Summary: GigaSpaces Spring Batch Elastic Processing Unit Author: Shay Hassidim, Deputy CTO, GigaSpaces Recently tested with GigaSpaces version: XAP 8.0. Spring Batch 2.1.6. Last Update: March 2011
Batch processing involves usually complex flows using conditional or sequential steps. This involves relatively large CPU cycles and IO access. In such case the data access time required for the processing is relatively small compared to the processing/IO activities duration time.
To allow batch processing systems to leverage available resources on the network/cloud, the batch processing system should be able to scale in a dynamic manner across multiple machines.

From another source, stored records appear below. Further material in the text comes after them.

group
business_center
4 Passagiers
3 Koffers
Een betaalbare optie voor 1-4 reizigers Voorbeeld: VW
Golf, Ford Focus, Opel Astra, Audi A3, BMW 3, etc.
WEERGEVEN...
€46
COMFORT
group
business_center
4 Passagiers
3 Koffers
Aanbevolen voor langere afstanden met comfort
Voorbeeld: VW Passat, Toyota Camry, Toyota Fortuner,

The GigaSpaces Spring Batch PU provides:
Enhanced performance:
Distributed parallel processing.
Distributed Task execution partitioning.
In-memory distributed state management.
Management and Monitoring:
Task execution queuing.
Distributed Deployment environment.
Continuous High-Availability.
Scalability
Elastic and Dynamic scalability of the Spring batch PU instances.
Spring Batch Introduction
Spring Batch is a lightweight, comprehensive batch framework designed to enable the development of robust batch applications vital for the daily operations of enterprise systems.
Spring Batch builds upon the productivity, POJO-based development approach, and general ease of use capabilities people have come to know from the Spring Framework, while making it easy for developers to access and leverage more advance enterprise services when necessary.

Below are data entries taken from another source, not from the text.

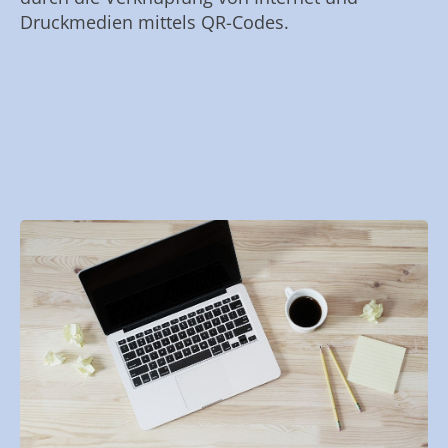
Druckmedien mittels QR-Codes.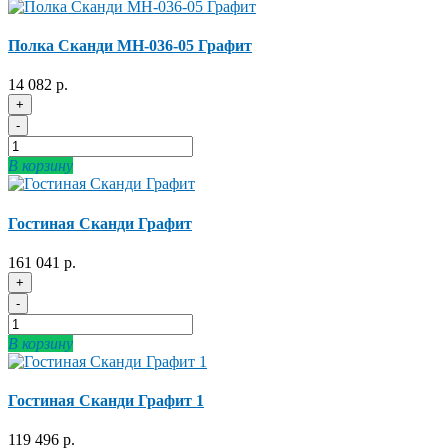
Полка Сканди МН-036-05 Графит
14 082 р.
+
-
В корзину
Гостиная Сканди Графит
161 041 р.
+
-
В корзину
Гостиная Сканди Графит 1
119 496 р.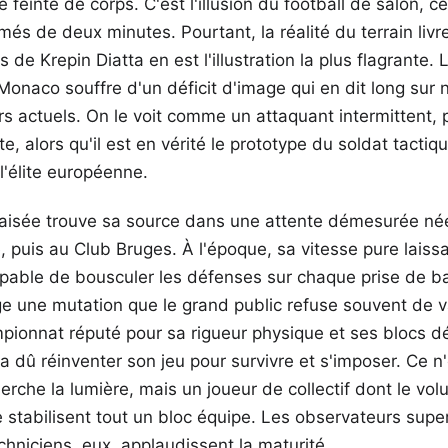
e feinte de corps. C'est l'illusion du football de salon, ce
 de deux minutes. Pourtant, la réalité du terrain livre
rs de Krepin Diatta en est l'illustration la plus flagrante. 
Monaco souffre d'un déficit d'image qui en dit long sur
urs actuels. On le voit comme un attaquant intermittent, 
e, alors qu'il est en vérité le prototype du soldat tacti
l'élite européenne.
iaisée trouve sa source dans une attente démesurée né
puis au Club Bruges. À l'époque, sa vitesse pure laissait
able de bousculer les défenses sur chaque prise de ball
e une mutation que le grand public refuse souvent de val
mpionnat réputé pour sa rigueur physique et ses blocs d
a dû réinventer son jeu pour survivre et s'imposer. Ce n'
herche la lumière, mais un joueur de collectif dont le vo
e stabilisent tout un bloc équipe. Les observateurs superf
chniciens, eux, applaudissent la maturité.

Spring Batch is not a scheduling framework.
There are many good enterprise schedulers available in both the commercial and open source spaces such as Quartz, Tivoli, Control-M, etc.

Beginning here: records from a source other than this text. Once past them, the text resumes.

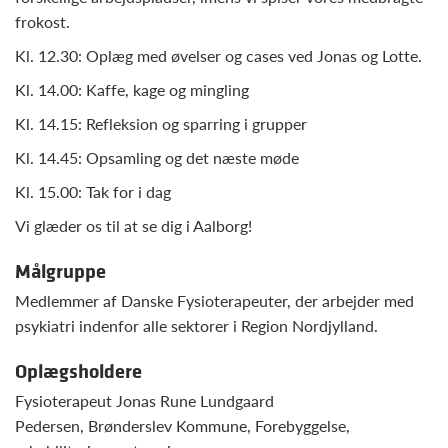
frokost.
Kl. 12.30: Oplæg med øvelser og cases ved Jonas og Lotte.
Kl. 14.00: Kaffe, kage og mingling
Kl. 14.15: Refleksion og sparring i grupper
Kl. 14.45: Opsamling og det næste møde
Kl. 15.00: Tak for i dag
Vi glæder os til at se dig i Aalborg!
Målgruppe
Medlemmer af Danske Fysioterapeuter, der arbejder med
psykiatri indenfor alle sektorer i Region Nordjylland.
Oplægsholdere
Fysioterapeut Jonas Rune Lundgaard
Pedersen, Brønderslev Kommune, Forebyggelse,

It is intended to work in conjunction with a scheduler, not replace a scheduler.
Spring Batch provides reusable functions that are essential in processing large volumes of records, including:
Logging, Tracing, Transaction management, Job processing statistics, Job restart, Job skip, resource management, etc.
The Spring Batch runtime environment includes the following main components:
A typical batch program generally reads a large number of records from a database, file, or queue, processes the data in some fashion, and then writes back data in a modified form. Spring Batch automates this basic batch iteration, providing the capability to process similar transactions as a set, typically in an offline environment without any user interaction. Batch jobs are part of most IT projects and Spring Batch is the only open source framework that provides a robust, enterprise-scale solution.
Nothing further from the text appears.